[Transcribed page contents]
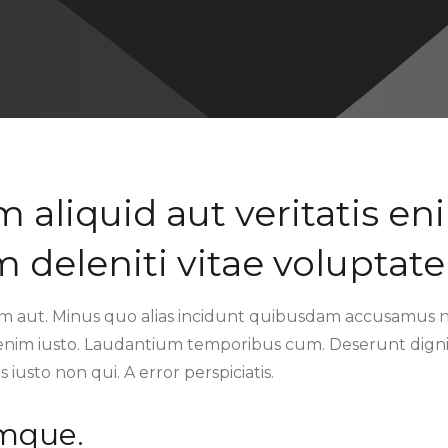
liquid aut veritatis en
deleniti vitae voluptat
m aut. Minus quo alias incidunt quibusdam accusamus nihi
nim iusto. Laudantium temporibus cum. Deserunt dignis
s iusto non qui. A error perspiciatis.
umque.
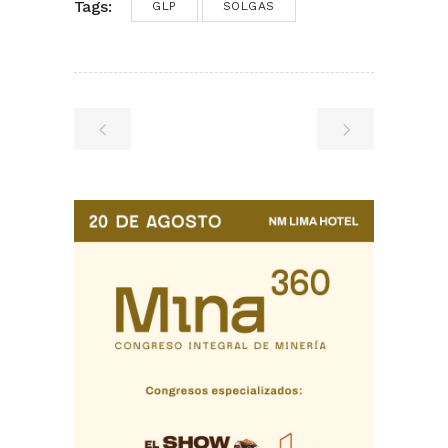
Tags:
GLP
SOLGAS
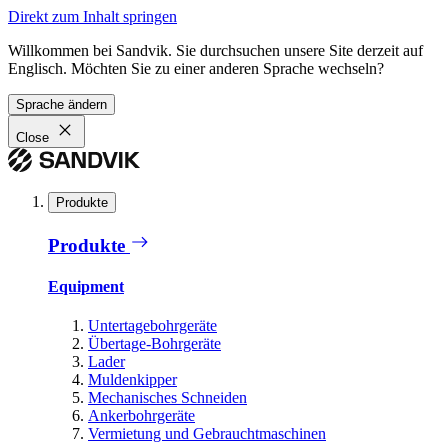
Direkt zum Inhalt springen
Willkommen bei Sandvik. Sie durchsuchen unsere Site derzeit auf
Englisch. Möchten Sie zu einer anderen Sprache wechseln?
Sprache ändern
Close
Produkte
Produkte
Equipment
Untertagebohrgeräte
Übertage-Bohrgeräte
Lader
Muldenkipper
Mechanisches Schneiden
Ankerbohrgeräte
Vermietung und Gebrauchtmaschinen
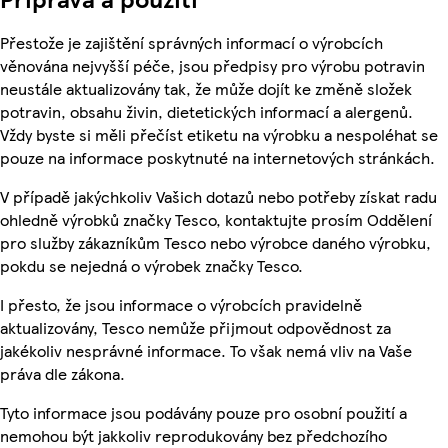
Přestože je zajištění správných informací o výrobcích
věnována nejvyšší péče, jsou předpisy pro výrobu potravin
neustále aktualizovány tak, že může dojít ke změně složek
potravin, obsahu živin, dietetických informací a alergenů.
Vždy byste si měli přečíst etiketu na výrobku a nespoléhat se
pouze na informace poskytnuté na internetových stránkách.
V případě jakýchkoliv Vašich dotazů nebo potřeby získat radu
ohledně výrobků značky Tesco, kontaktujte prosím Oddělení
pro služby zákazníkům Tesco nebo výrobce daného výrobku,
pokdu se nejedná o výrobek značky Tesco.
I přesto, že jsou informace o výrobcích pravidelně
aktualizovány, Tesco nemůže přijmout odpovědnost za
jakékoliv nesprávné informace. To však nemá vliv na Vaše
práva dle zákona.
Tyto informace jsou podávány pouze pro osobní použití a
nemohou být jakkoliv reprodukovány bez předchozího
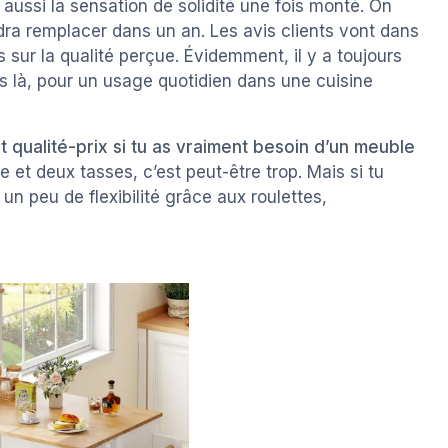
t aussi la sensation de solidité une fois monté. On
udra remplacer dans un an. Les avis clients vont dans
sur la qualité perçue. Évidemment, il y a toujours
 là, pour un usage quotidien dans une cuisine
 qualité-prix si tu as vraiment besoin d’un meuble
re et deux tasses, c’est peut-être trop. Mais si tu
n peu de flexibilité grâce aux roulettes,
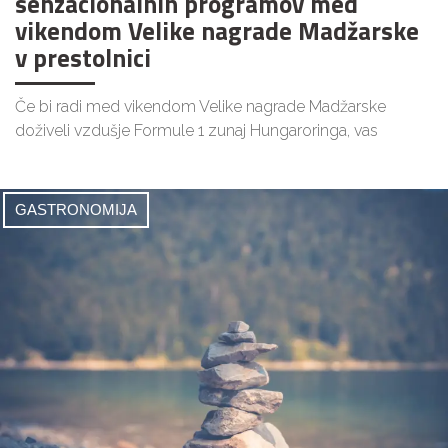
senzacionalnih programov med
vikendom Velike nagrade Madžarske
v prestolnici
Če bi radi med vikendom Velike nagrade Madžarske
doživeli vzdušje Formule 1 zunaj Hungaroringa, vas
GASTRONOMIJA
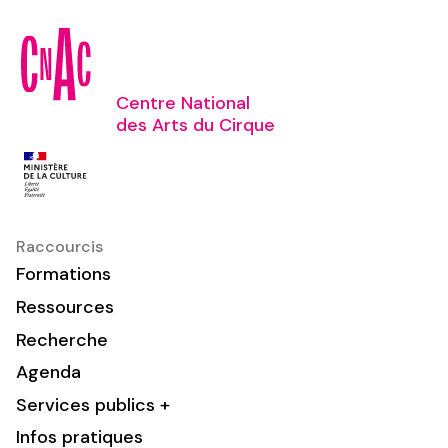
Centre National
des Arts du Cirque
Raccourcis
Formations
Ressources
Recherche
Agenda
Services publics +
Infos pratiques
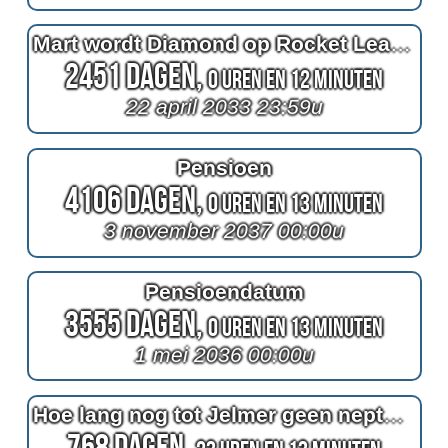
Mart wordt Diamond op Rocket League
2451 Dagen,
0 Uren en 12 Minuten
22 april 2033 23:59u
Pensioen
4106 Dagen,
0 Uren en 13 Minuten
3 november 2037 00:00u
Pensioendatum
3555 Dagen,
0 Uren en 13 Minuten
1 mei 2036 00:00u
Hoe lang nog tot Jelmer geen nepturk meer is
768 Dagen,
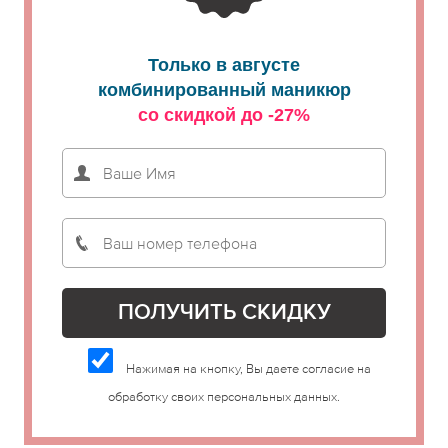
Только в августе
комбинированный маникюр
со скидкой до -27%
Нажимая на кнопку, Вы даете согласие на
обработку своих персональных данных.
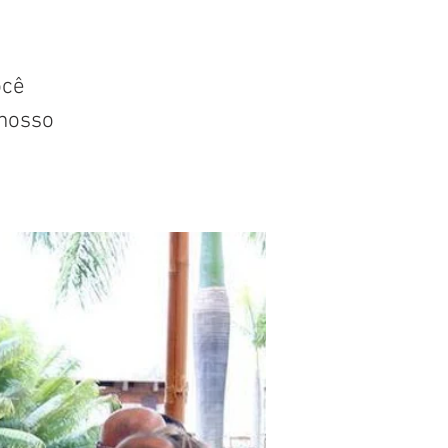
ocê
nosso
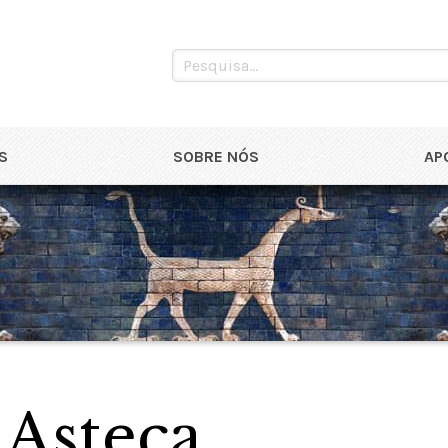
S
SOBRE NÓS
AP
 Asteca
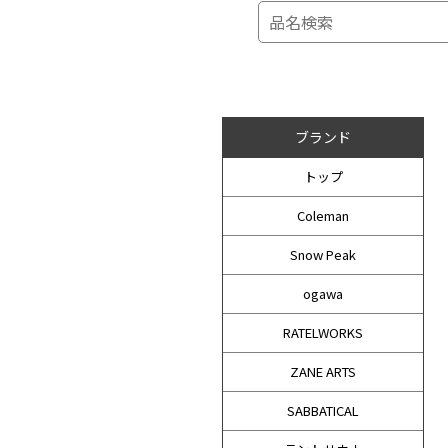
ブランド
トップ
Coleman
Snow Peak
ogawa
RATELWORKS
ZANE ARTS
SABBATICAL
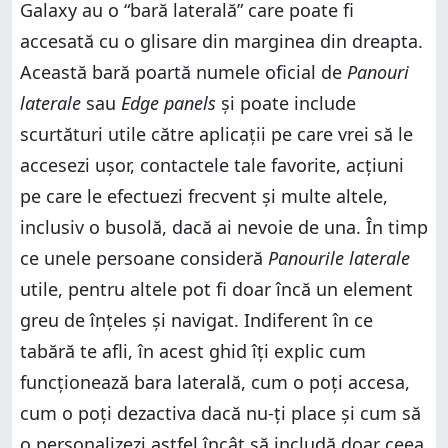
Galaxy au o “bară laterală” care poate fi
accesată cu o glisare din marginea din dreapta.
Această bară poartă numele oficial de
Panouri
laterale
sau
Edge panels
și poate include
scurtături utile către aplicații pe care vrei să le
accesezi ușor, contactele tale favorite, acțiuni
pe care le efectuezi frecvent și multe altele,
inclusiv o busolă, dacă ai nevoie de una. În timp
ce unele persoane consideră
Panourile laterale
utile, pentru altele pot fi doar încă un element
greu de înțeles și navigat. Indiferent în ce
tabără te afli, în acest ghid îți explic cum
funcționează bara laterală, cum o poți accesa,
cum o poți dezactiva dacă nu-ți place și cum să
o personalizezi astfel încât să includă doar ceea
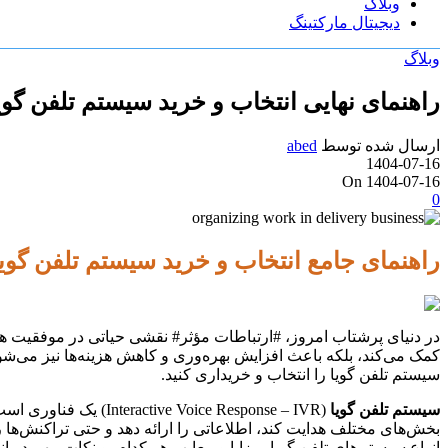
وبلاگ
دیجیتال مارکتینگ
وبلاگ
راهنمای نهایی انتخاب و خرید سیستم تلفن گو
ارسال شده توسط
abed
1404-07-16
On 1404-07-16
0
راهنمای جامع انتخاب و خرید سیستم تلفن گوی
در دنیای پرشتاب امروز، #ارتباطات مؤثر# نقشی حیاتی در موفقیت هر 
کمک می‌کند، بلکه باعث افزایش بهره‌وری و کاهش هزینه‌ها نیز می‌شو
سیستم تلفن گویا را انتخاب و خریداری کنید.
سیستم تلفن گویا
(ice Response – IVR
بخش‌های مختلف هدایت کند، اطلاعاتی را ارائه دهد و حتی تراکنش‌ها ر
انواع سیستم‌های تلفن گویا، مزایا و معایب هر کدام، و نکات مهم در ان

→ **Task to carry out**:
A word-for-word copy of the entries is needed, with no pictures in it.

→ **Result**:
liquid aut veritatis en
deleniti vitae voluptat
m aut. Minus quo alias incidunt quibusdam accusamus nihi
nim iusto. Laudantium temporibus cum. Deserunt dignis
s iusto non qui. A error perspiciatis.
umque.
Tags:
GLP
SOLGAS
Direkt zum Inhalt springen
Willkommen bei Sandvik. Sie durchsuchen unsere Site derzeit auf
Englisch. Möchten Sie zu einer anderen Sprache wechseln?
Sprache ändern
Close
Produkte
Produkte
Equipment
Untertagebohrgeräte
Übertage-Bohrgeräte
Lader
Muldenkipper
Mechanisches Schneiden
Ankerbohrgeräte
Vermietung und Gebrauchtmaschinen
Přestože je zajištění správných informací o výrobcích
věnována nejvyšší péče, jsou předpisy pro výrobu potravin
neustále aktualizovány tak, že může dojít ke změně složek
potravin, obsahu živin, dietetických informací a alergenů.
Vždy byste si měli přečíst etiketu na výrobku a nespoléhat se
pouze na informace poskytnuté na internetových stránkách.
V případě jakýchkoliv Vašich dotazů nebo potřeby získat radu
ohledně výrobků značky Tesco, kontaktujte prosím Oddělení
pro služby zákazníkům Tesco nebo výrobce daného výrobku,
pokdu se nejedná o výrobek značky Tesco.
I přesto, že jsou informace o výrobcích pravidelně
aktualizovány, Tesco nemůže přijmout odpovědnost za
jakékoliv nesprávné informace. To však nemá vliv na Vaše
práva dle zákona.
Tyto informace jsou podávány pouze pro osobní použití a
nemohou být jakkoliv reprodukovány bez předchozího
t aussi la sensation de solidité une fois monté. On
udra remplacer dans un an. Les avis clients vont dans
sur la qualité perçue. Évidemment, il y a toujours
 là, pour un usage quotidien dans une cuisine
 qualité-prix si tu as vraiment besoin d’un meuble
re et deux tasses, c’est peut-être trop. Mais si tu
n peu de flexibilité grâce aux roulettes,
senzacionalnih programov med
vikendom Velike nagrade Madžarske
v prestolnici
Če bi radi med vikendom Velike nagrade Madžarske
doživeli vzdušje Formule 1 zunaj Hungaroringa, vas
GASTRONOMIJA
Centre National
des Arts du Cirque
Raccourcis
Formations
Ressources
Recherche
Agenda
Services publics +
Infos pratiques
Mart wordt Diamond op Rocket League
2451 Dagen,
0 Uren en 12 Minuten
22 april 2033 23:59u
Pensioen
4106 Dagen,
0 Uren en 13 Minuten
3 november 2037 00:00u
Pensioendatum
3555 Dagen,
0 Uren en 13 Minuten
1 mei 2036 00:00u
Hoe lang nog tot Jelmer geen nepturk meer is
768 Dagen,
Только в августе
комбинированный маникюр
со скидкой до -27%
Нажимая на кнопку, Вы даете согласие на
обработку своих персональных данных.
ocê
nosso
S
SOBRE NÓS
AP
 Asteca
ブランド
トップ
Coleman
Snow Peak
ogawa
RATELWORKS
ZANE ARTS
SABBATICAL
Galaxy au o “bară laterală” care poate fi
accesată cu o glisare din marginea din dreapta.
Această bară poartă numele oficial de
Panouri
laterale
sau
Edge panels
și poate include
scurtături utile către aplicații pe care vrei să le
accesezi ușor, contactele tale favorite, acțiuni
pe care le efectuezi frecvent și multe altele,
inclusiv o busolă, dacă ai nevoie de una. În timp
ce unele persoane consideră
Panourile laterale
utile, pentru altele pot fi doar încă un element
greu de înțeles și navigat. Indiferent în ce
tabără te afli, în acest ghid îți explic cum
funcționează bara laterală, cum o poți accesa,
cum o poți dezactiva dacă nu-ți place și cum să
o personalizezi astfel încât să includă doar ceea
وبلاگ
دیجیتال مارکتینگ
وبلاگ
راهنمای نهایی انتخاب و خرید سیستم تلفن گو
ارسال شده توسط
abed
1404-07-16
On 1404-07-16
0
راهنمای جامع انتخاب و خرید سیستم تلفن گوی
در دنیای پرشتاب امروز، #ارتباطات مؤثر# نقشی حیاتی در موفقیت هر 
کمک می‌کند، بلکه باعث افزایش بهره‌وری و کاهش هزینه‌ها نیز می‌شو
سیستم تلفن گویا را انتخاب و خریداری کنید.
سیستم تلفن گویا
(ice Response – IVR
بخش‌های مختلف هدایت کند، اطلاعاتی را ارائه دهد و حتی تراکنش‌ها ر
انواع سیستم‌های تلفن گویا، مزایا و معایب هر کدام، و نکات مهم در ان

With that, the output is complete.